Una pratica nata in Polonia
Il VCE è un’iniziativa avviata in Polonia nel 2009 che consiste nel percorrere circa 40 chilometri di notte, in silenzio e raccoglimento, da soli o in piccoli gruppi. È stata trasferita in Argentina da P. Marcin Zubik, missionario redentorista, che l’ha adattata alla realtà locale. Più che un percorso fisico, si tratta di un evento spirituale: un viaggio all’interno di sé stessi.
Il percorso
I pellegrini sono partiti dalla chiesa parrocchiale in direzione del Santuario locale della Vergine della Laguna e hanno attraversato per la maggior parte strade rurali del Chaco in completo silenzio e solitudine. Lungo il percorso, il VCE combinava meditazione e sforzo fisico, invitando a vivere profondamente ogni tappa. I testi di riflessione, tratti dalla versione originale polacca, sono stati adattati per l’occasione argentina.
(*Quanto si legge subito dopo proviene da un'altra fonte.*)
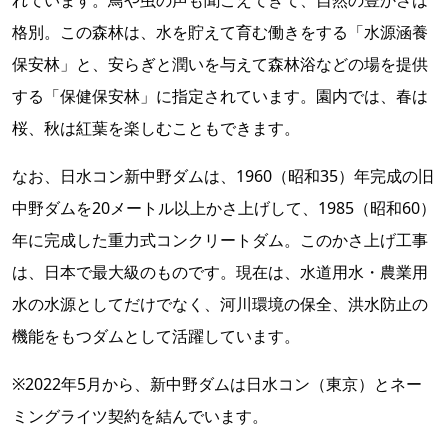
れています。鳥や虫の声も聞こえてきて、自然の豊かさは
格別。この森林は、水を貯えて育む働きをする「水源涵養
保安林」と、安らぎと潤いを与えて森林浴などの場を提供
する「保健保安林」に指定されています。園内では、春は
桜、秋は紅葉を楽しむこともできます。
なお、日水コン新中野ダムは、1960（昭和35）年完成の旧
中野ダムを20メートル以上かさ上げして、1985（昭和60）
年に完成した重力式コンクリートダム。このかさ上げ工事
は、日本で最大級のものです。現在は、水道用水・農業用
水の水源としてだけでなく、河川環境の保全、洪水防止の
機能をもつダムとして活躍しています。
※2022年5月から、新中野ダムは日水コン（東京）とネー
ミングライツ契約を結んでいます。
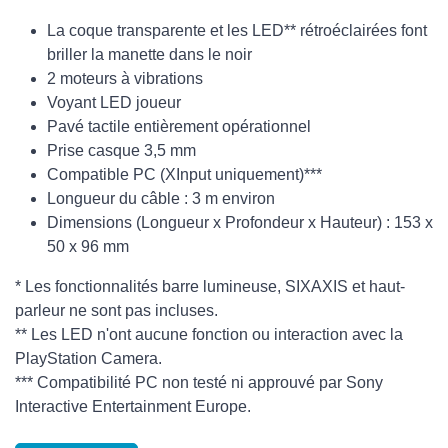
La coque transparente et les LED** rétroéclairées font
briller la manette dans le noir
2 moteurs à vibrations
Voyant LED joueur
Pavé tactile entièrement opérationnel
Prise casque 3,5 mm
Compatible PC (XInput uniquement)***
Longueur du câble : 3 m environ
Dimensions (Longueur x Profondeur x Hauteur) : 153 x
50 x 96 mm
* Les fonctionnalités barre lumineuse, SIXAXIS et haut-
parleur ne sont pas incluses.
** Les LED n'ont aucune fonction ou interaction avec la
PlayStation Camera.
*** Compatibilité PC non testé ni approuvé par Sony
Interactive Entertainment Europe.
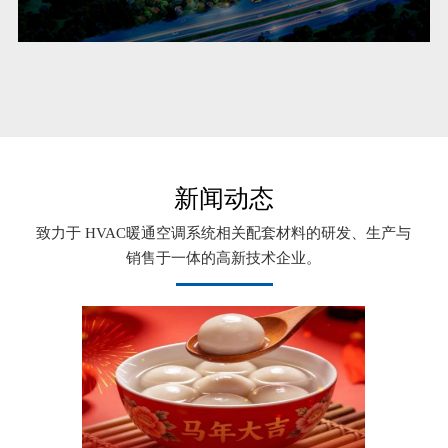
新闻动态
致力于 HVAC暖通空调系统相关配套材料的研发、生产与
销售于一体的高新技术企业。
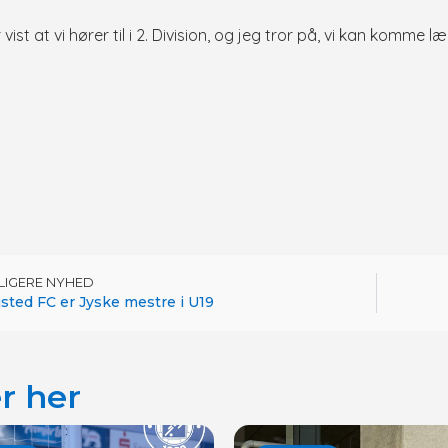
t at vi hører til i 2. Division, og jeg tror på, vi kan komme læ
DLIGERE NYHED
sted FC er Jyske mestre i U19
r her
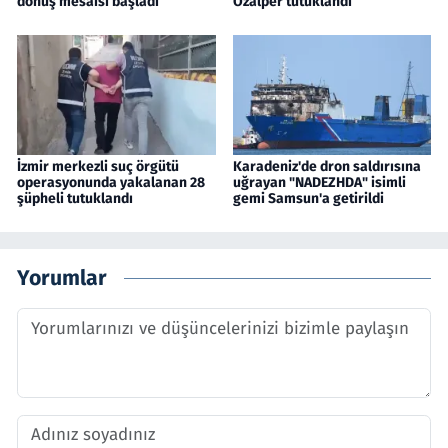
dönüş mesaisi başladı
Özalper tutuklandı
İzmir merkezli suç örgütü
Karadeniz'de dron saldırısına
operasyonunda yakalanan 28
uğrayan "NADEZHDA" isimli
şüpheli tutuklandı
gemi Samsun'a getirildi
Yorumlar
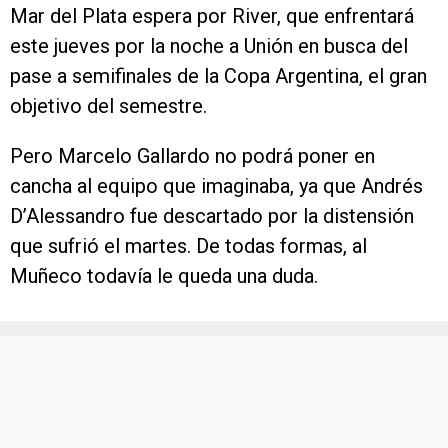
Mar del Plata espera por River, que enfrentará
este jueves por la noche a Unión en busca del
pase a semifinales de la Copa Argentina, el gran
objetivo del semestre.
Pero Marcelo Gallardo no podrá poner en
cancha al equipo que imaginaba, ya que Andrés
D’Alessandro fue descartado por la distensión
que sufrió el martes. De todas formas, al
Muñeco todavía le queda una duda.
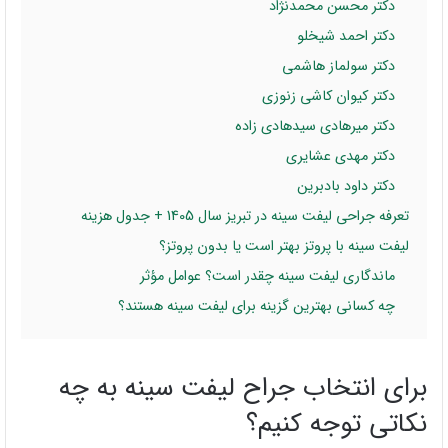
دکتر محسن محمدنژاد
دکتر احمد شیخلو
دکتر سولماز هاشمی
دکتر کیوان کاشی زنوزی
دکتر میرهادی سیدهادی زاده
دکتر مهدی عشایری
دکتر داود بادبرین
تعرفه جراحی لیفت سینه در تبریز سال 1405 + جدول هزینه
لیفت سینه با پروتز بهتر است یا بدون پروتز؟
ماندگاری لیفت سینه چقدر است؟ عوامل مؤثر
چه کسانی بهترین گزینه برای لیفت سینه هستند؟
برای انتخاب جراح لیفت سینه به چه
نکاتی توجه کنیم؟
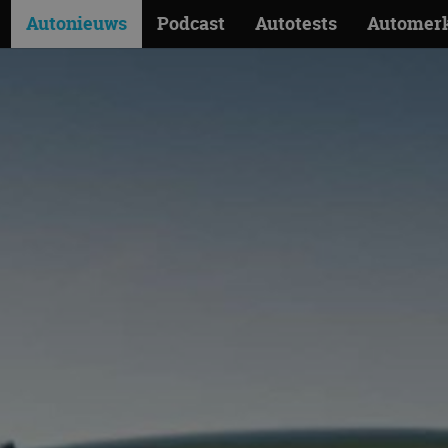
Autonieuws
Podcast
Autotests
Automer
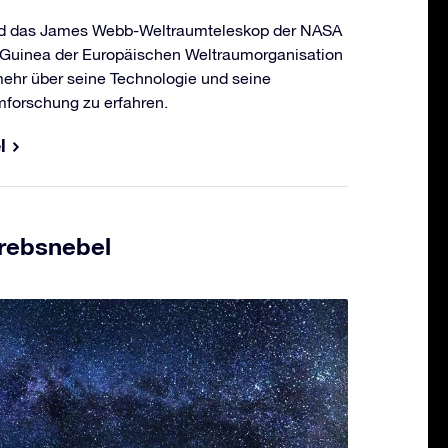
rd das James Webb-Weltraumteleskop der NASA
-Guinea der Europäischen Weltraumorganisation
 mehr über seine Technologie und seine
mforschung zu erfahren.
l
Krebsnebel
Un ruolo speciale è toccato al gruppo dei «Guerrieri di Maria», che hanno accompagnato i pellegrini indicando le stazioni e offrendo loro acqua, sempre nel rispetto dello spirito di silenzio. Una delle partecipanti li ha ricordati con queste parole: «Credo che fossero i volti del Cireneo, di Veronica e delle donne che Gesù ha incontrato sul suo cammino, condividendo con Lui la Via Crucis».
Il finale: la Messa nel Santuario
L’ultima stazione si è svolta nel Santuario della Vergine della Laguna, dove l’esperienza si è conclusa con la celebrazione della Santa Messa, alla quale si sono uniti anche i fedeli provenienti dalla parrocchia.
Trasformazione interiore
Molti partecipanti hanno condiviso testimonianze di profonda trasformazione spirituale: hanno sentito che il VCE li ha aiutati a liberarsi, ad avere fiducia e ad abbandonare la mediocrità, e che i materiali di riflessione sembravano scritti appositamente per ciascuno di loro. Altri hanno sottolineato la bellezza di contemplare Dio nell’oscurità della notte del Chaco, illuminata dalla luna e dalle stelle, al ritmo del canto dei grilli, delle cicale e degli uccelli tero.
Un’esperienza che guarda al continente
La prima edizione del VCE in Argentina si chiude con la speranza che questa esperienza continui nei prossimi anni e si estenda a tutto il continente sudamericano.